Protocol, both computer or social, is the agreed upon language of action that regulates behaviour. This is definitely not light reading, despite opening with a scene from the movie Tron. It's a serious academic work that's attempting to cross disciplinary boundaries, between computer science, philosophy, cultural theory and probably a few more between.
It's ambitious in scope, and I think, maybe too ambitious. But in the end, it doesn't take a stand - protocol is neither positive nor negative, it's dangerous and powerful. Well no kidding. It's also, when you come down to it, common sense writ large. Protocol (in the literal sense of etiquette as well as in a more formal sense) dictates that we do what we do because the expected and correct course has the least cost to ourselves, which often but not always equals having the most benefit. Or because the consequences of not following the correct course is to be excluded entirely. It is a slightly different way of looking at and thinking about social interaction though.
But none of this is exactly a mind-shattering discovery. Yet it is something worth bearing in mind when designing a network. Or a book review site. Particularly the fact that protocol is negotiated, and flexible, and can change very quickly if enough people agree upon it, and operates on another layer from that of formal rules. A rule saying "You must not do X" is still, outside of leading to imprisonment, nothing more than a polite request that we as users acquiesce to.
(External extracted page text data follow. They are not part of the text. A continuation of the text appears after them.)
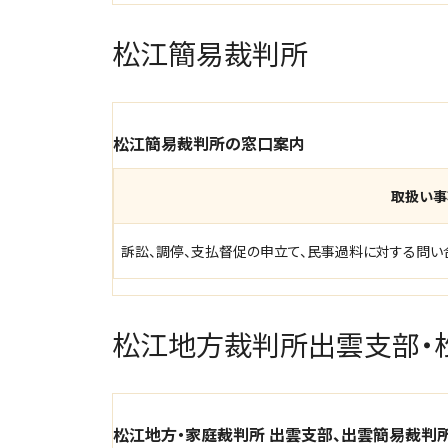
松江簡易裁判所
松江簡易裁判所の窓口案内
取扱い事
訴訟、調停、支払督促の申立て、民事過料に対する問い
松江地方裁判所出雲支部・
松江地方・家庭裁判所 出雲支部、出雲簡易裁判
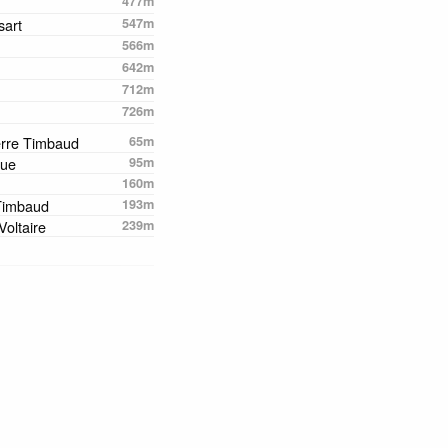
477m
sart
547m
566m
642m
712m
726m
erre Timbaud
65m
que
95m
160m
 Timbaud
193m
Voltaire
239m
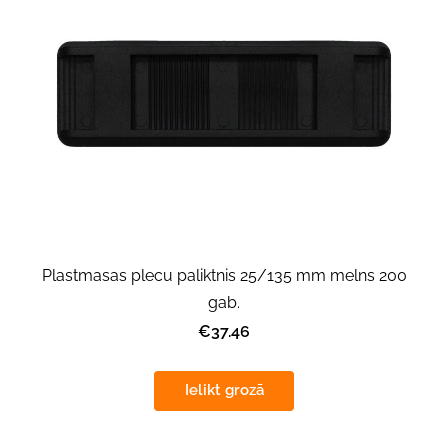
Plastmasas plecu paliktnis 25/135 mm melns 200
gab.
€37.46
Ielikt grozā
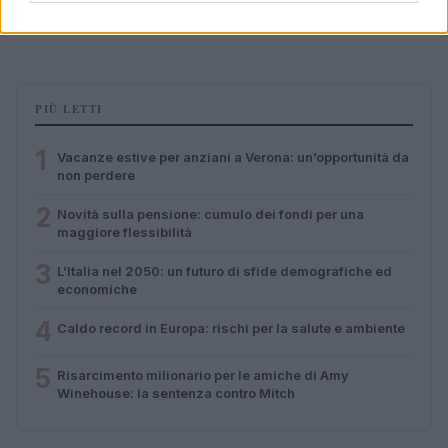
alla pace e alla solidarietà
Matteo Pellegrino · 6 Ago 2026
PIÙ LETTI
1
Vacanze estive per anziani a Verona: un’opportunità da
non perdere
2
Novità sulla pensione: cumulo dei fondi per una
maggiore flessibilità
3
L’Italia nel 2050: un futuro di sfide demografiche ed
economiche
4
Caldo record in Europa: rischi per la salute e ambiente
5
Risarcimento milionario per le amiche di Amy
Winehouse: la sentenza contro Mitch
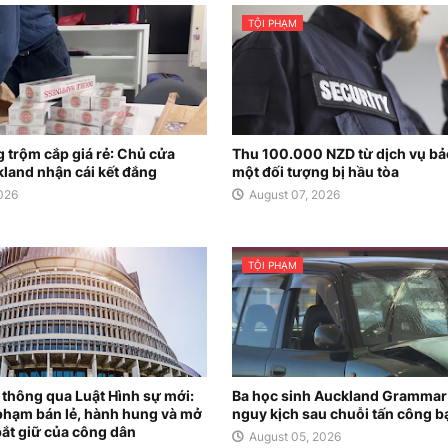
TỘI PHẠM
g trộm cắp giá rẻ: Chủ cửa
Thu 100.000 NZD từ dịch vụ bảo
kland nhận cái kết đắng
một đối tượng bị hầu tòa
2026
August 07, 2026
TỘI PHẠM
thông qua Luật Hình sự mới:
Ba học sinh Auckland Grammar
i phạm bán lẻ, hành hung và mở
nguy kịch sau chuỗi tấn công b
ắt giữ của công dân
August 05, 2026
In the first three chapters it goes from a fairly comprehensive history of the internet and the (computer) protocols that it runs on, to dissecting Marxism and Derrida, after taking a tour via Foucault, de Saussure, Vannevar Bush and Castells. Any one of those is pretty dense reading, so while I appreciate the author's trying to give a thorough background to the rest of the book, I think there is a very small intersection of audience who will usefully follow all the discussion, and even if I belong to that audience, I found it fairly dense and dull going. In particular there's a goodly chunk of a chapter about the nature of life, artificial and natural, that just read like so much irrelevant rambling to me.
So, I was hoping it would pick up again, but it really didn't. And even when it got into discussions of hacktivism and feminism on the net I just couldn't really get into it. You'd think anything about the Riot Grrls on the net would be at least colourful reading, but even that couldn't hold on to me.
In the end, the major takeaway I got from this book is a Tim Berners-Lee quote "We define mechanism, not policy". Ideally, that's how a social network should work too: Provide the platform, let the protocol and the community that builds upon it, build organically.